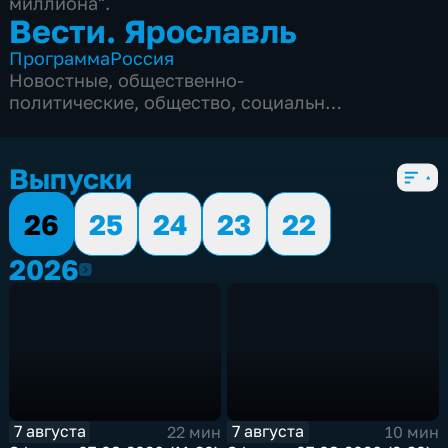
миллиона".
Вести. Ярославль
Программа
Россия
Новостные
,
общественно-
политические
,
общество
,
социально-
экономические
,
5 сезонов, 3351 выпуск
Выпуски
26
25
24
23
22
2026
2026
7 августа
7 августа
22 мин
10 мин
########
YOUR OBJECTIVE:
Write out every line of the entries above exactly, and omit their pictures.

WRITTEN RESPONSE:
миллиона".
Вести. Ярославль
Программа
Россия
Новостные
,
общественно-
политические
,
общество
,
социально-
экономические
,
5 сезонов, 3351 выпуск
Выпуски
26
25
24
23
22
2026
2026
7 августа
7 августа
22 мин
10 мин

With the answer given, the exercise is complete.